Task. Return all lines of the records that contain the word "convertir".

Dataset records.
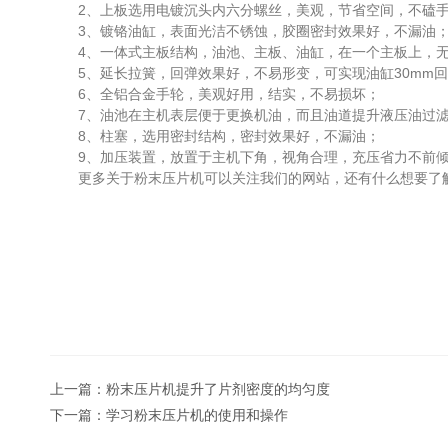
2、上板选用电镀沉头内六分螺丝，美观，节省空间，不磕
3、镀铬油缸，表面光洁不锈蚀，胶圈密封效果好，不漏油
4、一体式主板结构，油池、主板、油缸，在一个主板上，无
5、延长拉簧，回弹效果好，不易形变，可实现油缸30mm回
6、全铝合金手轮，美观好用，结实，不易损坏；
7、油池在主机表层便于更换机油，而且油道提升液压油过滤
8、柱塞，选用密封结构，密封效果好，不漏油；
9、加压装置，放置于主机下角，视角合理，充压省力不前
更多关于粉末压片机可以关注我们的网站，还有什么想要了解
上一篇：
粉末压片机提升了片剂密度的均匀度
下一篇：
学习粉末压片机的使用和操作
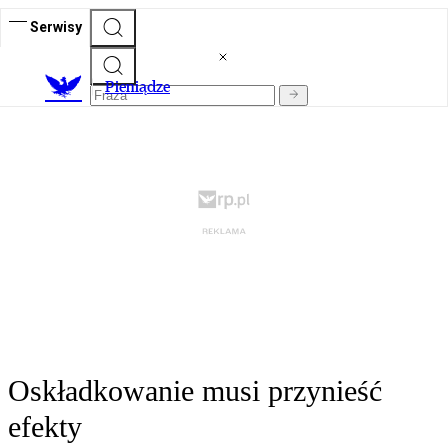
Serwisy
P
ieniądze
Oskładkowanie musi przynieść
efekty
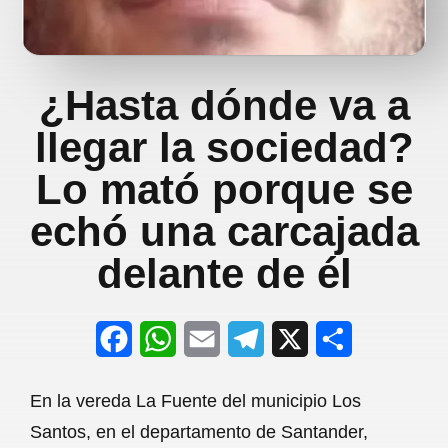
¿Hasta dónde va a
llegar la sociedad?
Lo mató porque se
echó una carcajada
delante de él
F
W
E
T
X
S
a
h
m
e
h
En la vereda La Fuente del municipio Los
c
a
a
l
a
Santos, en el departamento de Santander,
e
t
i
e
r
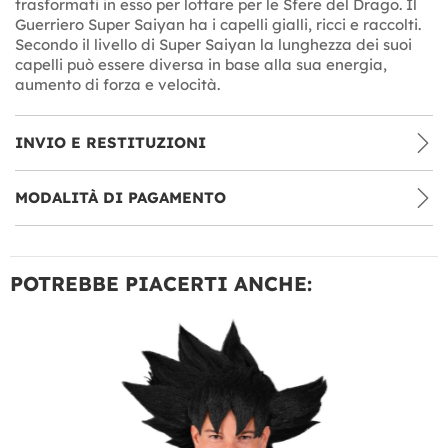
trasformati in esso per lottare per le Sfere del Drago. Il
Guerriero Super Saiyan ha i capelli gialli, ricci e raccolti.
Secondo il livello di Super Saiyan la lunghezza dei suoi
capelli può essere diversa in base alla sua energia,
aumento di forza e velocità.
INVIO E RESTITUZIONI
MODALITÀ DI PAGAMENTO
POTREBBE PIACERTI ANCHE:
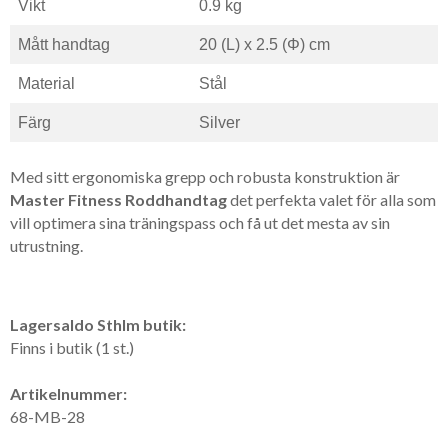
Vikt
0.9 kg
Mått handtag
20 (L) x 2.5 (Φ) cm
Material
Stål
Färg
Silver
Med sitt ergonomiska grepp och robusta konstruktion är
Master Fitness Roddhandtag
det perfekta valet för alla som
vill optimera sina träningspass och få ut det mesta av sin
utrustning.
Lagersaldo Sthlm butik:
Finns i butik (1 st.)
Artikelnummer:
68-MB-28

...

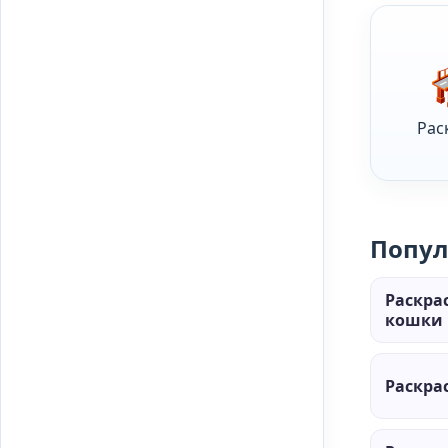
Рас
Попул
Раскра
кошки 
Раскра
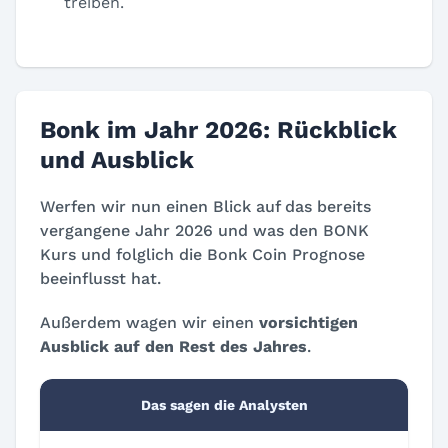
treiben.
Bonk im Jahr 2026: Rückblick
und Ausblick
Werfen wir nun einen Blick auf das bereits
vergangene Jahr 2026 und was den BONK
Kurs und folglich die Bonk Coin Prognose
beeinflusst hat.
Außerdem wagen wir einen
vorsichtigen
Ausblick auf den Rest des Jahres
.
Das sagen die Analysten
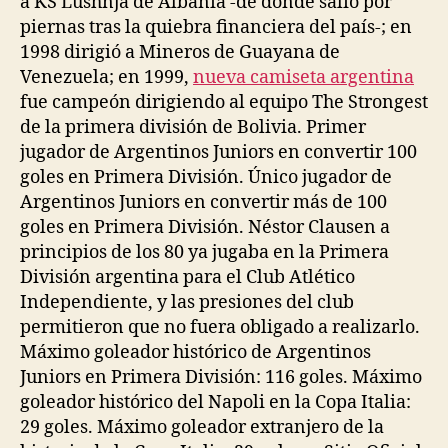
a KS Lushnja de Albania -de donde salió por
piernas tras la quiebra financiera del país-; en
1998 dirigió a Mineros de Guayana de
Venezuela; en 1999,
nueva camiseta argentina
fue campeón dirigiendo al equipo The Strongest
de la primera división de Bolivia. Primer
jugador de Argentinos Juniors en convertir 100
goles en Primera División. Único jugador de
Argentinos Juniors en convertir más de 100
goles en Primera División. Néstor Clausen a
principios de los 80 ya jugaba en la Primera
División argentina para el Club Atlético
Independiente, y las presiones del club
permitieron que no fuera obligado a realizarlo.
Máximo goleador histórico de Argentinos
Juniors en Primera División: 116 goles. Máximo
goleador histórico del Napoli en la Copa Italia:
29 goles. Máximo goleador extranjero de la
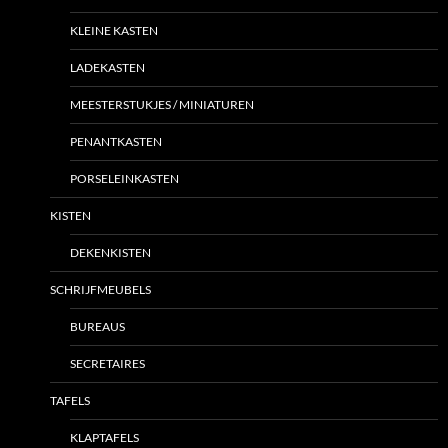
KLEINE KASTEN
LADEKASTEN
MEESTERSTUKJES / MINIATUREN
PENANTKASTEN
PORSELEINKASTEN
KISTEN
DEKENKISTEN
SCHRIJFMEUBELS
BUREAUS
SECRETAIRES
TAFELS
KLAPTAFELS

Worked solution.
jugador de Argentinos Juniors en convertir 100
Argentinos Juniors en convertir más de 100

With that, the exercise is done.